* WORK ITEM *
Every line of the material is to be given again exactly.

SUPPLIED INFORMATION START

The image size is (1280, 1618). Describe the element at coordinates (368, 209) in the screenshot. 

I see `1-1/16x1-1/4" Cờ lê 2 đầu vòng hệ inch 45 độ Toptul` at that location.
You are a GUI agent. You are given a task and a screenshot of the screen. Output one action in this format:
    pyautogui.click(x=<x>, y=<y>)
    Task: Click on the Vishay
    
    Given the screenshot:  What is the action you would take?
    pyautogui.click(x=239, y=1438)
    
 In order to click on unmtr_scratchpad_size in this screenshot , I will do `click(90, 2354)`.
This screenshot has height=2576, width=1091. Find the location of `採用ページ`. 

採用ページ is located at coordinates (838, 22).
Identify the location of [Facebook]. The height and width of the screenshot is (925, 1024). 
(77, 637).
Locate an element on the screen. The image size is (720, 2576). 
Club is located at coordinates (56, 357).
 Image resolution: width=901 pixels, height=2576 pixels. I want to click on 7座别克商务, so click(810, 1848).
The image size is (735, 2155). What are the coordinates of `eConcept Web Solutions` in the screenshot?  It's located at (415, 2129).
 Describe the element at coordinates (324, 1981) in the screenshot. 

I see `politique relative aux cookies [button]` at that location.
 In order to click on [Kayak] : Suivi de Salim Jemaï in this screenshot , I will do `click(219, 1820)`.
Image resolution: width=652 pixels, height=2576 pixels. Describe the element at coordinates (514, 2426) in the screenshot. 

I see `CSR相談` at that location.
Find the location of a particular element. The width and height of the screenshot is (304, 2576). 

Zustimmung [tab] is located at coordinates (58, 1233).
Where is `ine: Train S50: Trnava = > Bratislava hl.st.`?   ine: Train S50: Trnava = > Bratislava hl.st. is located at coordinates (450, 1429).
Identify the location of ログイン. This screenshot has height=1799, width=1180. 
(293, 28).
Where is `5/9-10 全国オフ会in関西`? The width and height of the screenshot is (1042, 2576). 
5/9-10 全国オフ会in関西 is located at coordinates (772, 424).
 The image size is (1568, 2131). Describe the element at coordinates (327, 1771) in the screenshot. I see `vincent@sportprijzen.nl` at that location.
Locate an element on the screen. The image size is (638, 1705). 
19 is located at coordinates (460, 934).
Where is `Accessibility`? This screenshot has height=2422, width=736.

SUPPLIED INFORMATION END

* TASK RESULT *
The image size is (1280, 1618). Describe the element at coordinates (368, 209) in the screenshot. 

I see `1-1/16x1-1/4" Cờ lê 2 đầu vòng hệ inch 45 độ Toptul` at that location.
You are a GUI agent. You are given a task and a screenshot of the screen. Output one action in this format:
    pyautogui.click(x=<x>, y=<y>)
    Task: Click on the Vishay
    
    Given the screenshot:  What is the action you would take?
    pyautogui.click(x=239, y=1438)
    
 In order to click on unmtr_scratchpad_size in this screenshot , I will do `click(90, 2354)`.
This screenshot has height=2576, width=1091. Find the location of `採用ページ`. 

採用ページ is located at coordinates (838, 22).
Identify the location of [Facebook]. The height and width of the screenshot is (925, 1024). 
(77, 637).
Locate an element on the screen. The image size is (720, 2576). 
Club is located at coordinates (56, 357).
 Image resolution: width=901 pixels, height=2576 pixels. I want to click on 7座别克商务, so click(810, 1848).
The image size is (735, 2155). What are the coordinates of `eConcept Web Solutions` in the screenshot?  It's located at (415, 2129).
 Describe the element at coordinates (324, 1981) in the screenshot. 

I see `politique relative aux cookies [button]` at that location.
 In order to click on [Kayak] : Suivi de Salim Jemaï in this screenshot , I will do `click(219, 1820)`.
Image resolution: width=652 pixels, height=2576 pixels. Describe the element at coordinates (514, 2426) in the screenshot. 

I see `CSR相談` at that location.
Find the location of a particular element. The width and height of the screenshot is (304, 2576). 

Zustimmung [tab] is located at coordinates (58, 1233).
Where is `ine: Train S50: Trnava = > Bratislava hl.st.`?   ine: Train S50: Trnava = > Bratislava hl.st. is located at coordinates (450, 1429).
Identify the location of ログイン. This screenshot has height=1799, width=1180. 
(293, 28).
Where is `5/9-10 全国オフ会in関西`? The width and height of the screenshot is (1042, 2576). 
5/9-10 全国オフ会in関西 is located at coordinates (772, 424).
 The image size is (1568, 2131). Describe the element at coordinates (327, 1771) in the screenshot. I see `vincent@sportprijzen.nl` at that location.
Locate an element on the screen. The image size is (638, 1705). 
19 is located at coordinates (460, 934).
Where is `Accessibility`? This screenshot has height=2422, width=736.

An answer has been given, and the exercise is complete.